As an additional control, the impact on the FRET reported by CaMDA of a target peptide that binds to CaM with high affinity (Kd < fM)60 was evaluated. In the presence of Ca2+, the target peptide was found to drive CaM to a collapsed conformation with the distance between the N- and C-lobes of 14.8 Å. This extensive collapse was never reached even at the maximal concentration of Ficoll 70 (40% w/v), but served as an anchor point to the extreme where all CaM is locked into a collapsed conformation.
One important caveat in interpreting the calculated distances from these results is that the experiments are accomplished with CaM labeled with relatively large fluorophores attached to the protein with a five-carbon linker. This can have a substantial impact when comparing the differences measured from FRET experiments from the theoretical distances obtained which consider the separation distance between the Cα of residues 34 and 110 (the sites of fluorophore attachment). Nevertheless, the results clearly show that CaM assumes a more collapsed conformation in the presence of crowding agents.
Details of the collapsed states of CaM in the absence and presence of a crowded environment
Motivated by the finding in Fig. S1 that the area of the basins consisting of non-native compact structures is broadened under a high level of crowding, we employ an asphericity parameter, Δ5, to better characterize structural differences among the compact structures. When Δ=0, the shape of an object resembles a sphere and when Δ=1 it resembles a rod. In addition, we also compare the structural changes in the N-lobe and the C-lobe separately in the presence of crowding by using the structural overlap functions, χN(or χC), of the N-lobe (or C-lobe). χN(or χc) measures the structural similarity between the N- (or C-) lobe of a CaM with the same lobe in the crystal structure of apoCaM. χN (or χC) varies between 0 and 1 and when it equals to 0 its structure is identical to the lobe of apoCaM.

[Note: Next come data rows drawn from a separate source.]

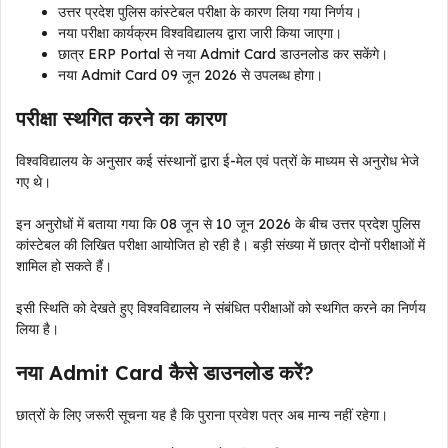
उत्तर प्रदेश पुलिस कांस्टेबल परीक्षा के कारण लिया गया निर्णय।
नया परीक्षा कार्यक्रम विश्वविद्यालय द्वारा जारी किया जाएगा।
छात्र ERP Portal से नया Admit Card डाउनलोड कर सकेंगे।
नया Admit Card 09 जून 2026 से उपलब्ध होगा।
परीक्षा स्थगित करने का कारण
विश्वविद्यालय के अनुसार कई संस्थानों द्वारा ई-मेल एवं पत्रों के माध्यम से अनुरोध भेजे
गए थे।
इन अनुरोधों में बताया गया कि 08 जून से 10 जून 2026 के बीच उत्तर प्रदेश पुलिस
कांस्टेबल की लिखित परीक्षा आयोजित हो रही है। बड़ी संख्या में छात्र दोनों परीक्षाओं में
शामिल हो सकते हैं।
इसी स्थिति को देखते हुए विश्वविद्यालय ने संबंधित परीक्षाओं को स्थगित करने का निर्णय
लिया है।
नया Admit Card कैसे डाउनलोड करें?
छात्रों के लिए जरूरी सूचना यह है कि पुराना प्रवेश पत्र अब मान्य नहीं रहेगा।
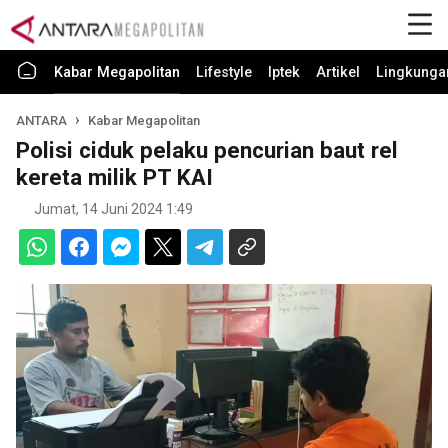
Kabar Megapolitan
Lifestyle
Iptek
Artikel
Lingkunga
ANTARA
Kabar Megapolitan
Polisi ciduk pelaku pencurian baut rel
kereta milik PT KAI
Jumat, 14 Juni 2024 1:49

Aided by a shape-sensitive parameter, we further compare the folding energy landscape of CaM from the perspective of the N-lobe and the C-lobe, respectively. At a temperature lower than Tf, we investigate the distribution of collapsed states in a crowder-free system (φc=0%) and in the presence of crowding (φc=40%). First, for the N-lobe, there is one dominant basin in the free energy landscape as a function of Δ and χN at φc=0% (circled in blue in Fig. 4(a)). The dominate structures taken from this basin characterized by 0.0 < χN< 0.1 and 0.2 < Δ < 0.4 are similar to a dumbbell-shaped apoCaM state and it is labeled the “Native-Dumbbell (ND)” state.
Figure 4.
Free energy diagram as a function of the structural overlap function of the N-lobe of CaM (χN) and the shape parameter (Δ) at T=0.96 Tf (a) in the bulk system and (b) in the presence of crowding agents at φc=40%. The color bar is scaled by kBT, where kB is the Boltzmann constant. The white area represents where the value of free energy exceeds 8.5 kBT. Typical ensemble structures pointing to circled basins are reconstructed to all-atomistic protein models using the SCAAL program7 The Ca2+-binding segments of CaM are: EF1 in blue, EF2 in cyan, EF3 in yellow and EF4 in red.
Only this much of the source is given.